US–Mexico Sugar Trade Rebounds, Easing US Tightness and Supporting Mexican Mills
US to import up to 1.15 Mt of Mexican sugar in 2026-27, easing US tightness while supporting Mexican mills. Impact on prices, trade flows and EU benchmarks.
Prices
European FCA granular sugar offers remain relatively stable to slightly firmer, trading around EUR 0.46–0.63/kg depending on origin and specification. Recent data show Ukrainian ICUMSA 45 offers in Central Europe near EUR 0.46/kg, while German product in Berlin is indicated close to EUR 0.63/kg, reflecting a sustained quality and origin premium. In the UK (Norfolk), ICUMSA 32–45 offers currently cluster around EUR 0.51/kg, broadly flat compared with early July.
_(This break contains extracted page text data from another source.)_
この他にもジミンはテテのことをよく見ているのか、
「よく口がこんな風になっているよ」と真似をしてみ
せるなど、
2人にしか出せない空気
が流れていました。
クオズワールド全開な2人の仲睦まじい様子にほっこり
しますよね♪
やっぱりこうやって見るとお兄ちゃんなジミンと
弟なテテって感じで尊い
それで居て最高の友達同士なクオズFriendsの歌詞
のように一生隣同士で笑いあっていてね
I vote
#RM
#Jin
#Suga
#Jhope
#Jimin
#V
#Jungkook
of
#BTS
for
On the global side, NY11 raw sugar futures have been trading in the mid‑teen cents per pound area in recent weeks, with a soft tone as expectations of recovering US and Mexican supplies cap bullish momentum. The planned increase in US imports from Mexico adds to this moderating influence, reducing the perceived risk of acute US shortages in 2026-27.
Supply & Demand
The central structural change is the projected jump in US sugar imports from Mexico to around 1.15 million metric tons in 2026-27, a 512% increase versus 2025-26, according to USDA estimates cited by President Claudia Sheinbaum. This follows a collapse in Mexican shipments to roughly 200,000 tons in the marketing year ending September 2026, down from over 1 million tons in 2022. The earlier decline tightened US supply and left Mexican mills with burdensome stocks.
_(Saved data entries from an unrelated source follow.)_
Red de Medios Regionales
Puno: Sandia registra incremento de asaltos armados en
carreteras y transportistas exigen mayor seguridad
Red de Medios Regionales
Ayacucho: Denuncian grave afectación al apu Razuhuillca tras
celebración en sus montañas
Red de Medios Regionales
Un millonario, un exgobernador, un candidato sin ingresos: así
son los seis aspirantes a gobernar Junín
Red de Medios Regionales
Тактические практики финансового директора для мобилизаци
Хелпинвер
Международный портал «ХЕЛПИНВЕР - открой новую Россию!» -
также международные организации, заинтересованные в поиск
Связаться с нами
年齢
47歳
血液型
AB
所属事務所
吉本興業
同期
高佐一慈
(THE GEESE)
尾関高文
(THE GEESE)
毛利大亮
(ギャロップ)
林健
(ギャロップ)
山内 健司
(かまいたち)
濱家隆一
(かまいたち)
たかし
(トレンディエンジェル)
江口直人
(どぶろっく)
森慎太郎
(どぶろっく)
USDA’s latest outlook now signals that overall US sugar supply in 2026-27 will be supported by both higher domestic output and stronger imports, including from Mexico. This should alleviate pressure on US users, who had faced rising sugar and sweets retail prices (about 7% year-on-year in May 2026). For Mexico, the larger US allocation offers a key outlet to absorb excess production and stabilize mill margins.
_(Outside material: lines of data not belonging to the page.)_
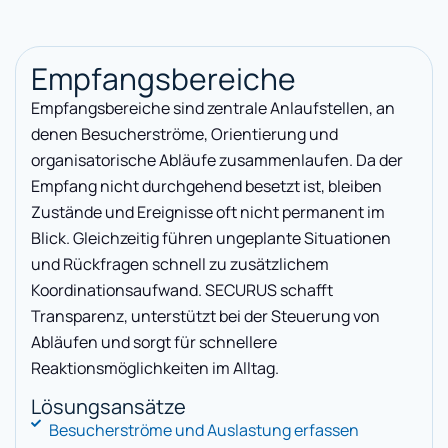
Empfangsbereiche
Empfangsbereiche sind zentrale Anlaufstellen, an
denen Besucherströme, Orientierung und
organisatorische Abläufe zusammenlaufen. Da der
Empfang nicht durchgehend besetzt ist, bleiben
Zustände und Ereignisse oft nicht permanent im
Blick. Gleichzeitig führen ungeplante Situationen
und Rückfragen schnell zu zusätzlichem
Koordinationsaufwand. SECURUS schafft
Transparenz, unterstützt bei der Steuerung von
Abläufen und sorgt für schnellere
Reaktionsmöglichkeiten im Alltag.
Lösungsansätze
Besucherströme und Auslastung erfassen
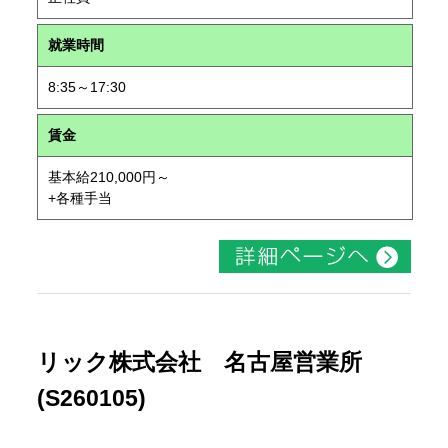
就業時間
8:35～17:30
賃金
基本給210,000円～
+各種手当
リック株式会社 名古屋営業所
(S260105)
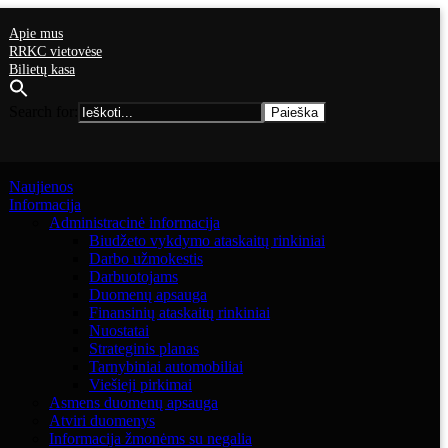
Apie mus
RRKC vietovėse
Bilietų kasa
Search for:
Naujienos
Informacija
Administracinė informacija
Biudžeto vykdymo ataskaitų rinkiniai
Darbo užmokestis
Darbuotojams
Duomenų apsauga
Finansinių ataskaitų rinkiniai
Nuostatai
Strateginis planas
Tarnybiniai automobiliai
Viešieji pirkimai
Asmens duomenų apsauga
Atviri duomenys
Informacija žmonėms su negalia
The re‑expansion of Mexico’s access also implies that the US may scale back incremental purchases from some alternative exporters used to plug the 2025-26 gap. That shift in trade flows could loosen export availability from those origins for other buyers, modestly easing world market tightness, particularly in refined and high‑quality raws.
Fundamentals & Weather
USDA now projects Mexico’s 2026-27 sugar production at over 5.2 million tons, up from previous estimates, reinforcing the country’s capacity to meet higher US demand while maintaining domestic supply. The corresponding revenue gain for Mexican producers from the additional US sales is estimated around USD 272 million, providing important support after several seasons of margin pressure.
Weather conditions in Mexican cane areas for July indicate near‑normal to above‑normal rainfall episodes, interspersed with hotter spells, which broadly support cane development but may raise localized flood risks in some regions. In the short term, no widespread weather shock is visible, so production risk appears moderate. However, the Atlantic and Eastern Pacific tropical season is picking up, and any direct storm impacts on key cane zones or logistics could quickly alter the outlook.
In the US, the sugar balance remains tightly managed through production, TRQ allocations and stocks-to-use targets. Recent USDA reports continue to show relatively low ending stocks by historical standards, although the prospective jump in Mexican imports should improve the 2026-27 buffer and reduce the probability of extreme spot price spikes.
Trading Outlook
- US buyers / food manufacturers: The prospect of significantly higher Mexican inflows argues for a more balanced US market in 2026-27. Consider gradually extending coverage into the new marketing year rather than chasing near‑term highs, while retaining flexibility in case of weather‑driven disruptions.
- Mexican mills and exporters: Use the improved US access to lock in export contracts and hedge a portion of 2026-27 flows, securing margins around current world price levels and protecting against renewed policy or weather volatility.
- European industrial buyers: With FCA prices in Central Europe and the UK broadly stable around EUR 0.46–0.58/kg and no immediate supply shock visible, a staggered purchasing strategy over Q3 2026 appears appropriate, with attention to any spillovers from US policy or tropical storm activity.